Si vous voulez, mais elle ne fait pas partie du coffret.

«Non, malheureusement, comme bien d'autres choses..»

Vous dites à qui veut l'entendre que vous n'êtes pas très religieux. En revanche, on peut dire que vous vouez un véritable culte à la musique...

«Oui, je pense que c'est là que je retrouve non pas la foi, mais une sorte de chose sublimée qui nous transporte dans un monde impossible à rejoindre, sinon au moment de la mort, peut-être. Pour moi, c'est l'art par excellence. La musique nous entraîne dans une quête dont le but reste un mystère. Et cela est très proche de la religion.»

Donc vous êtes à la recherche de quelque chose?

«Mais depuis toujours! Quand je vous dis que j'ai 54 versions de Don Giovanni et que je vais en acheter d'autres sans doute!»

Ici, notre interlocuteur se met à raconter les débuts de Dimitri Mitropoulos à Salzbourg, en 1956, avec force détails. À croire qu'il s'y trouvait lui-même.

«Excusez-moi, je m'emporte un peu», fait-il, au bout de quelques minutes.

Pas de problème, M. Fruitier. C'est pour ça que les gens vous aiment et vous font confiance. À ce propos d'ailleurs, on a parfois l'impression que grâce à vous, ils redécouvrent le plaisir d'écouter de la musique.
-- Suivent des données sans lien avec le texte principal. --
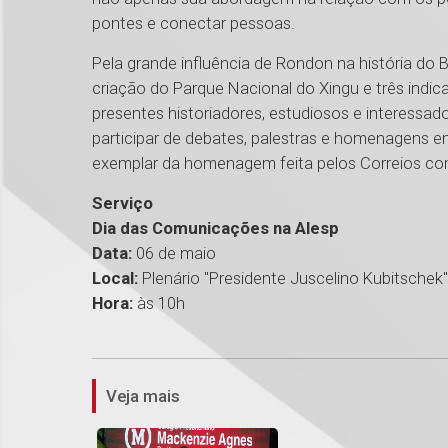
pontes e conectar pessoas.
Pela grande influência de Rondon na história do 
criação do Parque Nacional do Xingu e três indi
presentes historiadores, estudiosos e interessado
participar de debates, palestras e homenagens
exemplar da homenagem feita pelos Correios com
Serviço
Dia das Comunicações na Alesp
Data:
06 de maio
Local:
Plenário "Presidente Juscelino Kubitschek"
Hora:
às 10h
Veja mais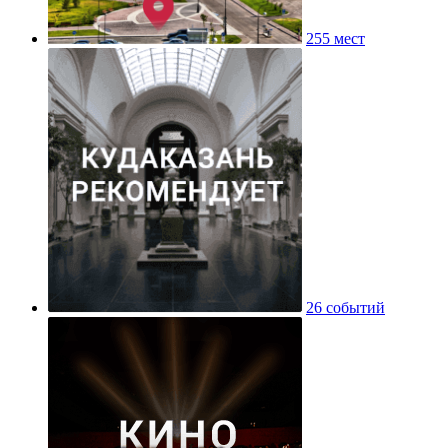
255 мест
26 событий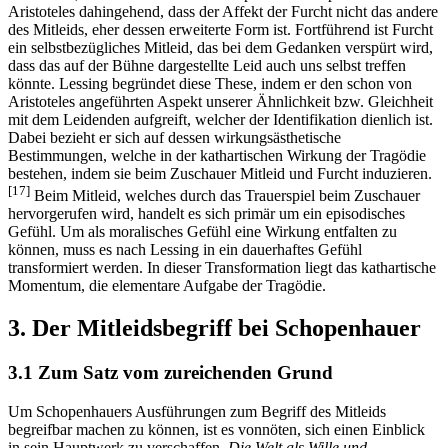
Aristoteles dahingehend, dass der Affekt der Furcht nicht das andere
des Mitleids, eher dessen erweiterte Form ist. Fortführend ist Furcht
ein selbstbezügliches Mitleid, das bei dem Gedanken verspürt wird,
dass das auf der Bühne dargestellte Leid auch uns selbst treffen
könnte. Lessing begründet diese These, indem er den schon von
Aristoteles angeführten Aspekt unserer Ähnlichkeit bzw. Gleichheit
mit dem Leidenden aufgreift, welcher der Identifikation dienlich ist.
Dabei bezieht er sich auf dessen wirkungsästhetische
Bestimmungen, welche in der kathartischen Wirkung der Tragödie
bestehen, indem sie beim Zuschauer Mitleid und Furcht induzieren.
[17]
Beim Mitleid, welches durch das Trauerspiel beim Zuschauer
hervorgerufen wird, handelt es sich primär um ein episodisches
Gefühl. Um als moralisches Gefühl eine Wirkung entfalten zu
können, muss es nach Lessing in ein dauerhaftes Gefühl
transformiert werden. In dieser Transformation liegt das kathartische
Momentum, die elementare Aufgabe der Tragödie.
3. Der Mitleidsbegriff bei Schopenhauer
3.1 Zum Satz vom zureichenden Grund
Um Schopenhauers Ausführungen zum Begriff des Mitleids
begreifbar machen zu können, ist es vonnöten, sich einen Einblick
in sein Hauptwerk zu verschaffen,
Die Welt als Wille und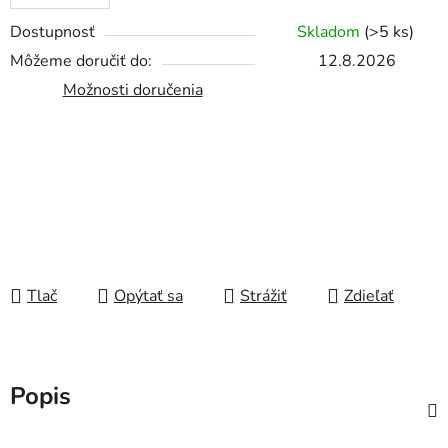
Dostupnosť
Skladom
(
>5 ks
)
Môžeme doručiť do:
12.8.2026
Možnosti doručenia
Tlač
Opýtať sa
Strážiť
Zdieľať
Popis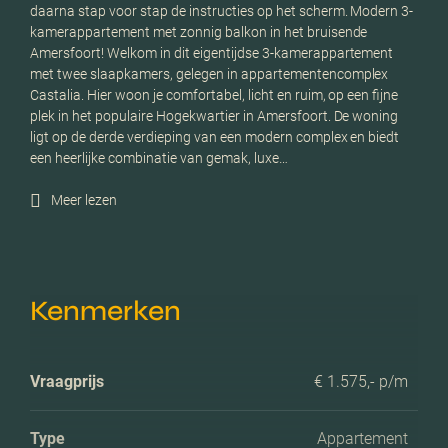
daarna stap voor stap de instructies op het scherm. Modern 3-
kamerappartement met zonnig balkon in het bruisende
Amersfoort! Welkom in dit eigentijdse 3-kamerappartement
met twee slaapkamers, gelegen in appartementencomplex
Castalia. Hier woon je comfortabel, licht en ruim, op een fijne
plek in het populaire Hogekwartier in Amersfoort. De woning
ligt op de derde verdieping van een modern complex en biedt
een heerlijke combinatie van gemak, luxe…
Meer lezen
Kenmerken
Vraagprijs
€ 1.575,- p/m
Type
Appartement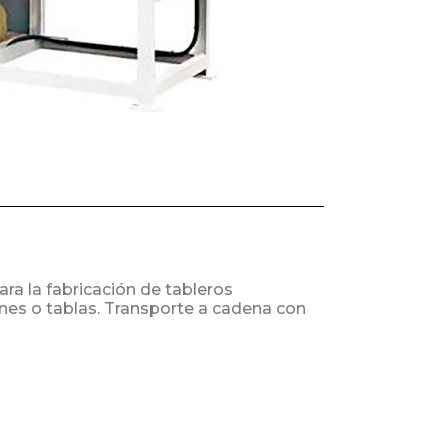
ara la fabricación de tableros
es o tablas. Transporte a cadena con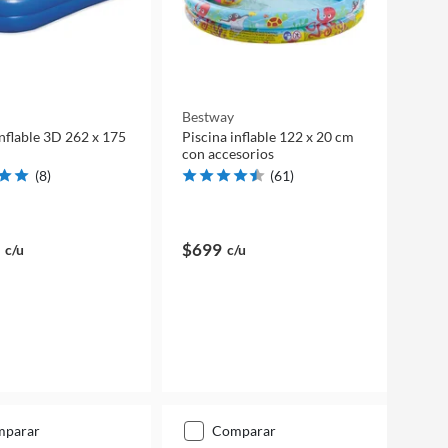
Bestway
inflable 3D 262 x 175
Piscina inflable 122 x 20 cm
con accesorios
(
8
)
(
61
)
$699
c/u
c/u
mparar
comparar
«Vous faites aimer la musique», renchérit Mgr Ouellet qui, en sa qualité de parrain d'honneur du coffret, participe également à l'entrevue. Il faut dire que jusque-là, le cardinal n'avait guère réussi à placer plus de deux ou trois mots. «C'est une grande mission, ajoute le cardinal, sourire en coin. La musique sacrée, ça élève, ça humanise, ça fait entrer une autre dimension.»

«Bien sûr, c'est ça qu'on veut. Mais pour ce qui est d'être missionnaire, je pense que non sum dignus ut intres sub tectum meum», lance le mélomane dans un grand éclat de rire, comme pour bien faire comprendre à Mgr Ouellet qu'il n'est pas au bout de ses peines si ce dernier espère le convertir un jour.